How does juicer and 3D-DNA use Hi-C Data for Scaffolding
- Juicer is a pipeline for processing raw Hi-C reads into a contact map.
  - Aligns Hi-C read pairs to the draft genome assembly (e.g., using BWA or other aligners).
  - Filters and deduplicates valid Hi-C contacts.
  - Generates .hic files — compressed, indexed contact maps.
  - Provides quality control statistics on the data (e.g., contact matrices at various resolutions).
- 3D-DNA is a pipeline that uses Juicer outputs to scaffold and improve genome assemblies.
  - Takes the initial assembly and Hi-C contact map as input.
  - Identifies and breaks potential misassemblies based on inconsistent Hi-C signals.
  - Clusters contigs into chromosomes using contact frequencies.
  - Orders and orients contigs within each chromosome.
  - Outputs a new assembly with chromosome-length scaffolds.
  - Optionally, the assembly can be manually curated using Juicebox Assembly Tools to correct or refine scaffolding.

Getting started:

srun --reservation=wk2_workshop -A scinet_workshop2 -t 08:00:00 -p ceres -N1 -c8 --pty bash

mkdir -p /90daydata/shared/$USER/genome_assembly
cd /90daydata/shared/$USER/genome_assembly
cp -r /project/scinet_workshop2/Bioinformatics_series/wk2_workshop/day2/ .
cd day2

Run juicer pipeline

Setting up subfolders

mkdir references
mkdir fastq
mkdir splits

The reference folder should contain the genome and its BWA-mem index
```
cp ../../02_Files/Genome.fasta references/
```

Build Index

module purge
module load bwa
time bwa index references/Genome.fasta

Make the chrome.sizes file

module load samtools
samtools faidx references/Genome.fasta
cut -f 1,2 references/Genome.fasta.fai > chrom.sizes

Copy the fastq files to the fastq folder and explore
Note: Juicer requires that the fastq files be named with this extension _R1.fastq and _R2.fastq.
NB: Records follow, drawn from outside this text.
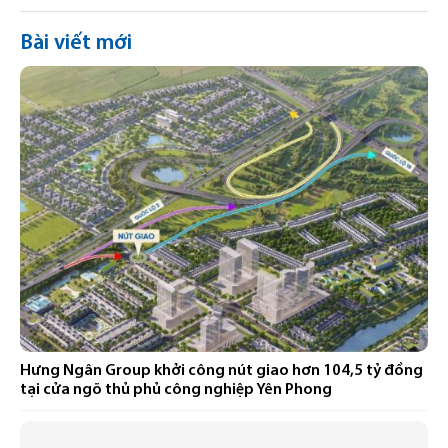
Bài viết mới
Hưng Ngân Group khởi công nút giao hơn 104,5 tỷ đồng
tại cửa ngõ thủ phủ công nghiệp Yên Phong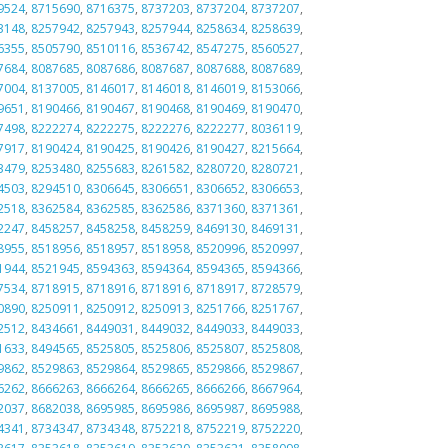
9524
,
8715690
,
8716375
,
8737203
,
8737204
,
8737207
,
3148
,
8257942
,
8257943
,
8257944
,
8258634
,
8258639
,
6355
,
8505790
,
8510116
,
8536742
,
8547275
,
8560527
,
7684
,
8087685
,
8087686
,
8087687
,
8087688
,
8087689
,
7004
,
8137005
,
8146017
,
8146018
,
8146019
,
8153066
,
9651
,
8190466
,
8190467
,
8190468
,
8190469
,
8190470
,
7498
,
8222274
,
8222275
,
8222276
,
8222277
,
8036119
,
7917
,
8190424
,
8190425
,
8190426
,
8190427
,
8215664
,
3479
,
8253480
,
8255683
,
8261582
,
8280720
,
8280721
,
4503
,
8294510
,
8306645
,
8306651
,
8306652
,
8306653
,
2518
,
8362584
,
8362585
,
8362586
,
8371360
,
8371361
,
2247
,
8458257
,
8458258
,
8458259
,
8469130
,
8469131
,
8955
,
8518956
,
8518957
,
8518958
,
8520996
,
8520997
,
1944
,
8521945
,
8594363
,
8594364
,
8594365
,
8594366
,
7534
,
8718915
,
8718916
,
8718916
,
8718917
,
8728579
,
0890
,
8250911
,
8250912
,
8250913
,
8251766
,
8251767
,
2512
,
8434661
,
8449031
,
8449032
,
8449033
,
8449033
,
1633
,
8494565
,
8525805
,
8525806
,
8525807
,
8525808
,
9862
,
8529863
,
8529864
,
8529865
,
8529866
,
8529867
,
6262
,
8666263
,
8666264
,
8666265
,
8666266
,
8667964
,
2037
,
8682038
,
8695985
,
8695986
,
8695987
,
8695988
,
4341
,
8734347
,
8734348
,
8752218
,
8752219
,
8752220
,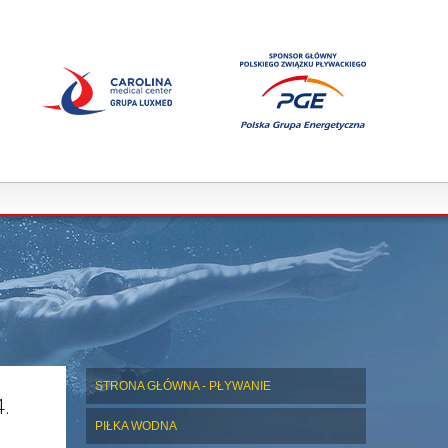
STRONA GŁÓWNA - PŁYWANIE
4.
PIŁKA WODNA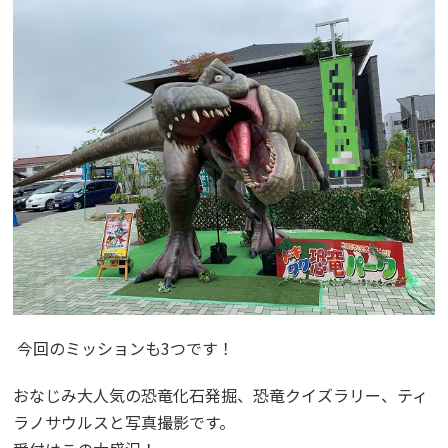
今回のミッションも3つです！
おなじみ大人気の恐竜化石発掘、恐竜クイズラリー、ティ
ラノサウルスと写真撮影です。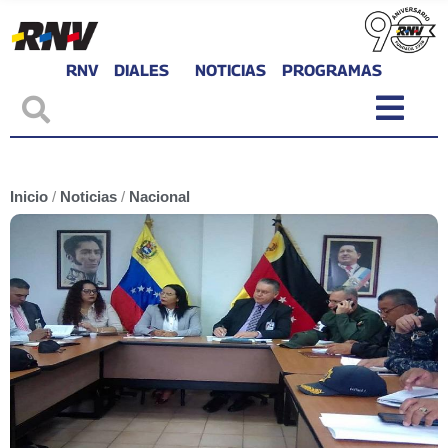
RNV
DIALES
NOTICIAS
PROGRAMAS
Inicio
/
Noticias
/
Nacional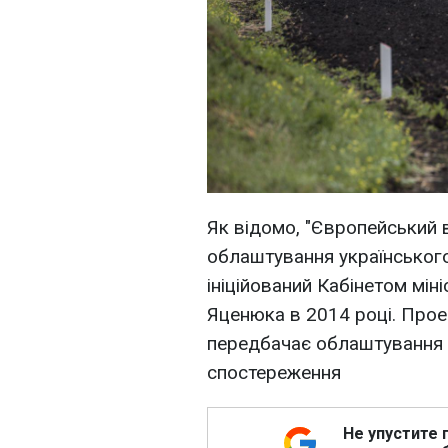
Як відомо, "Європейський в
облаштування українського
ініційований Кабінетом мін
Яценюка в 2014 році. Прое
передбачає облаштування 
спостереження
Не упустите 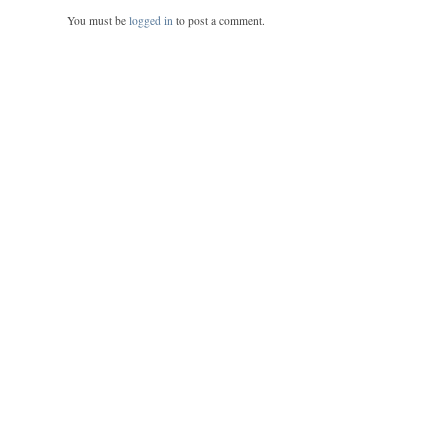
You must be
logged in
to post a comment.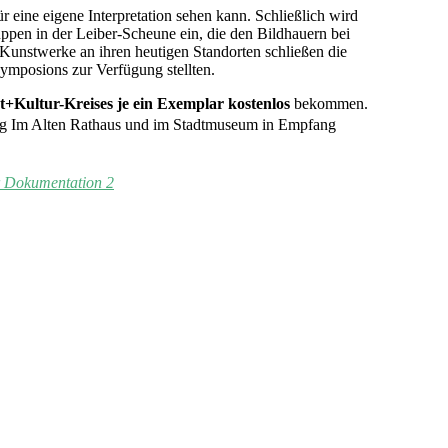
r eine eigene Interpretation sehen kann. Schließlich wird
pen in der Leiber-Scheune ein, die den Bildhauern bei
f Kunstwerke an ihren heutigen Standorten schließen die
ymposions zur Verfügung stellten.
t+Kultur-Kreises je ein Exemplar kostenlos
bekommen.
g Im Alten Rathaus und im Stadtmuseum in Empfang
Any other naming scheme will fail, and the files must not be compressed.
```
cp ../02_Files/*.fastq fastq
wc -l fastq/*
../02_Files/new_Assemblathon.pl references/Genome.fasta
```

Change to splits folder and split the fastq files

cd splits/
split -a 3 -l 240000 -d --additional-suffix=_R1.fastq ../fastq/2MAtHiCDedup_R1.fastq&
split -a 3 -l 240000 -d --additional-suffix=_R2.fastq ../fastq/2MAtHiCDedup_R2.fastq &

Run juicer

cd /90daydata/shared/$USER/genome_assembly/day2/01_TestJuicer/
module purge
module load juicer
export _JAVA_OPTIONS=-Djava.io.tmpdir=${TMPDIR}
time JUICER juicer.sh -d $PWD -p chrom.sizes -s none -z references/Genome.fasta -t 8 --assembly

Essential output files reside within the aligned folder.

tree aligned/
aligned/
├── header
├── inter.txt
├── inter_30.txt
├── inter_30_hists.m
├── inter_hists.m
├── merged1.txt
├── merged30.txt
├── merged_dedup.bam
└── merged_nodups.txt

Juicer2 Output Files — Basic Definitions
File	Definition	Use
`header`	Text file with metadata about the Hi-C run (e.g., genome version, parameters).	Used internally by Juicer; small summary of the processing run.
`merged1.txt`	List of Hi-C read pairs at 1 bp resolution (raw, not normalized).	Can be used to build low-resolution contact maps.
`merged30.txt`	List of Hi-C read pairs at 30 bp resolution (binning shortens file size).	Used for making higher-level, binned contact maps more efficiently.
`merged_dedup.bam`	BAM file of aligned, deduplicated Hi-C reads (valid pairs only).	Useful for visualization in genome browsers like IGV, JBROWSE, etc.
`inter.txt`	Contact statistics between contigs/scaffolds (raw form).	Basic QC: shows how reads link different parts of the genome.
`inter_hists.m`	MATLAB script with histograms of Hi-C contact distributions.	Helps visualize contact decay with distance; used for QC.
`inter_30.txt`	Same as `inter.txt`, but based on reads binned at 30 bp resolution.	Faster/lighter version for QC and distance plotting.
`inter_30_hists.m`	MATLAB script plotting histograms for 30 bp binned contacts.	Visual QC of contact maps at lower resolution.
`merged_nodups.txt`	Full list of valid Hi-C contacts, deduplicated, in tab-separated text format.	Main input for 3D-DNA scaffolding and for building `.hic` files for Juicebox visualization.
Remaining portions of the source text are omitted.